If you have any interest in current affairs, you'll want to read this editorial in yesterday's Wall Street Journal entitled From McNamara to Obama. As much as I'd like to believe that some good ideas will solve all of our problems, Barack Obama's rhetoric makes me nervous, and Bret Stephens does a good job putting the reason for my nervousness into words.
Here's one paragraph which will give you some idea:
McNamara, who died yesterday at 93, will go down as a cautionary tale for the ages, and perhaps none more than for the Age of Obama. Whatever else distinguishes JFK's New Frontier or LBJ's Great Society from Barack Obama's "New Foundation," this too is an era of soaring rhetoric, big plans and boundless self-regard, issued by an administration convinced it can apply technocratic, top-down solutions to huge and unpredictable systems -- the banking, auto and health-care industries, for instance, or the climate. These are people deeply impressed by their own smarts, the ones for whom the phrase "the best and the brightest" has been scrubbed of its intended irony.
Here we go again.






The problem is that we're in uncharted territory. A war, a recession, record debt, a disfunctional health care system. I for one hope that Obama is a roaring success. Do the Republicans have any answers?

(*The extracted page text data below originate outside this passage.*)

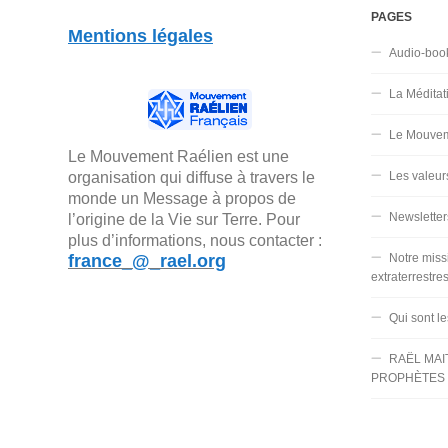
PAGES
Mentions légales
Audio-boo
La Méditat
Le Mouvem
Le Mouvement Raélien est une
organisation qui diffuse à travers le
Les valeur
monde un Message à propos de
Newsletter
l’origine de la Vie sur Terre. Pour
plus d’informations, nous contacter :
france_@_rael.org
Notre miss
extraterrestre
Qui sont l
RAËL MAI
PROPHÈTES 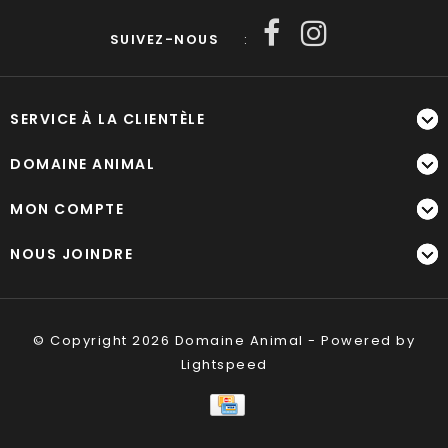
SUIVEZ-NOUS
:
SERVICE À LA CLIENTÈLE
DOMAINE ANIMAL
MON COMPTE
NOUS JOINDRE
© Copyright 2026 Domaine Animal - Powered by
Lightspeed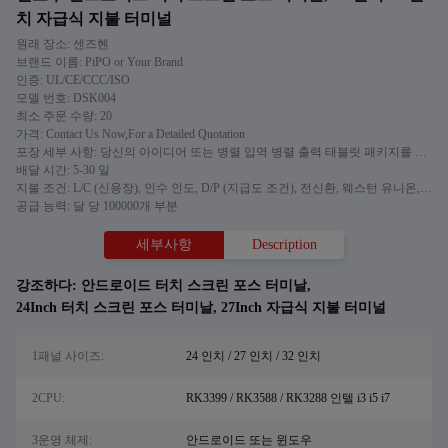
치 자급식 지불 터미널
원래 장소: 센즈헨
브랜드 이름: PiPO or Your Brand
인증: UL/CE/CCC/ISO
모델 번호: DSK004
최소 주문 수량: 20
가격: Contact Us Now,For a Detailed Quotation
포장 세부 사항: 당신의 아이디어 또는 병렬 입역 병렬 출력 태블릿 패키지를 맞추어주세요
배달 시간: 5-30 일
지불 조건: L/C (신용장), 인수 인도, D/P (지급도 조건), 전신환, 웨스턴 유니온, 머니그램
공급 능력: 달 당 100000개 부분
세부사항
Description
강조하다:
안드로이드 터치 스크린 포스 터미날
,
24Inch 터치 스크린 포스 터미날
,
27Inch 자급식 지불 터미널
1패널 사이즈:
24 인치 / 27 인치 / 32 인치
2CPU:
RK3399 / RK3588 / RK3288 인텔 i3 i5 i7
3운영 체제:
안드로이드 또는 윈도우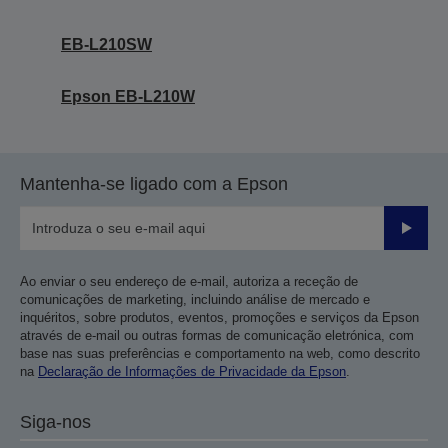
EB-L210SW
Epson EB-L210W
Mantenha-se ligado com a Epson
Enviar
Ao enviar o seu endereço de e-mail, autoriza a receção de
comunicações de marketing, incluindo análise de mercado e
inquéritos, sobre produtos, eventos, promoções e serviços da Epson
através de e-mail ou outras formas de comunicação eletrónica, com
base nas suas preferências e comportamento na web, como descrito
na
Declaração de Informações de Privacidade da Epson
.
Siga-nos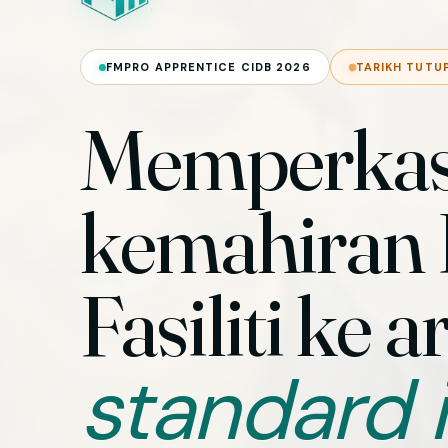
FMPRO APPRENTICE CIDB 2026
TARIKH TUTU
Memperka
kemahiran
Fasiliti ke a
standard i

Posted by: Jeannette Paladino | July 12, 2009 at 05:45 PM
Phooey.
Leaving the auto industry, health care industry and climate controls in the hands of the private market has resulted in:
- A bankrupt GM
- 40,000,000 uninsured Americans
- Global warming
In short, the much beloved "free market" doesn't work as well as the ideologues of the WSJ editorial page would like to believe.

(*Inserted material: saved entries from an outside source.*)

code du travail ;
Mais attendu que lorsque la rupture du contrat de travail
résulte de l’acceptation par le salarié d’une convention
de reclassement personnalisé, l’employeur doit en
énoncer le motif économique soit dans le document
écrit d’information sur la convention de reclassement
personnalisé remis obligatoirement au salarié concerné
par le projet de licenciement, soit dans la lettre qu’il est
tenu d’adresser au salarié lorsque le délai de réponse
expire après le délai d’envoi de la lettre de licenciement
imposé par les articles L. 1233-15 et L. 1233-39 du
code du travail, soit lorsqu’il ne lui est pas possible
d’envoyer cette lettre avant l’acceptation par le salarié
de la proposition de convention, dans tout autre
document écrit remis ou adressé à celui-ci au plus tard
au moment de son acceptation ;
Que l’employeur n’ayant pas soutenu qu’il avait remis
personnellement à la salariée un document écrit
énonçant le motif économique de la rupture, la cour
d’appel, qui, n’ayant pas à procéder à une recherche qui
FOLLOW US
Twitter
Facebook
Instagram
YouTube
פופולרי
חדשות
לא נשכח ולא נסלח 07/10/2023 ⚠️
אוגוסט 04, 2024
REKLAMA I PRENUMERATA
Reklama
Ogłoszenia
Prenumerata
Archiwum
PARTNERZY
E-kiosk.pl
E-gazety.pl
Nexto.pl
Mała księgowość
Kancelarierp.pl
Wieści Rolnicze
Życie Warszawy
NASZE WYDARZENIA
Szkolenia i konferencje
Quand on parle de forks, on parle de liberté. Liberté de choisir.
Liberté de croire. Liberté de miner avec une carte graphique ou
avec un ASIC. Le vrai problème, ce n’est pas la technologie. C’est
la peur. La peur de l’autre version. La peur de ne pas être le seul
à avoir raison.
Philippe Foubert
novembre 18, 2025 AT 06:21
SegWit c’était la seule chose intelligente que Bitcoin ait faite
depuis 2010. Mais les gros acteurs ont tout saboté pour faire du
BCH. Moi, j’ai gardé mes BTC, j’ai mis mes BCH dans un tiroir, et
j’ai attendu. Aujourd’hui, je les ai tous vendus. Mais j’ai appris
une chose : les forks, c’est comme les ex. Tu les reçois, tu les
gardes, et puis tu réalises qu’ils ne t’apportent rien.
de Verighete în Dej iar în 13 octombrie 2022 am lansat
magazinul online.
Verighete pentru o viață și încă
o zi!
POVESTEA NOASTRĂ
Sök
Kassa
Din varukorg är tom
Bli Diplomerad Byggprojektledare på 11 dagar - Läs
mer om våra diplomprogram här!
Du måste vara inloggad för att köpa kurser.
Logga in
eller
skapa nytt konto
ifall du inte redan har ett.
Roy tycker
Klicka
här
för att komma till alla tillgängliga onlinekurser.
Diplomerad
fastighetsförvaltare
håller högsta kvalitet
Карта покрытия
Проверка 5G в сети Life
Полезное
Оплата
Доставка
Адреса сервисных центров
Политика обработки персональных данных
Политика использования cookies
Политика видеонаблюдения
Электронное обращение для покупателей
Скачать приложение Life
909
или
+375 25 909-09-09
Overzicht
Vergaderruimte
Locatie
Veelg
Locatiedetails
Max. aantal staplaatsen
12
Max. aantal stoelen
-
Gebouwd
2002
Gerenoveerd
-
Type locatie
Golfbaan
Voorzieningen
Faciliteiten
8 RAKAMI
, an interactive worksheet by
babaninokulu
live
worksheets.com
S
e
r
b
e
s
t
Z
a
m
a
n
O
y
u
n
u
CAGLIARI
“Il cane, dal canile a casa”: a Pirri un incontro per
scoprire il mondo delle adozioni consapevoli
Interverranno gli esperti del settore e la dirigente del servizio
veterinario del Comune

Those systems are not as "unpredictable" as you want to believe. In fact, since you can reliably predict that each of them will work solely for their own self-interest, they are remarkably predictable. I think Obama's correctives are necessary and a long-overdue balance to the unregulated markets that wreck themselves regularly for the exact same reasons that have wrecked themselves in the past.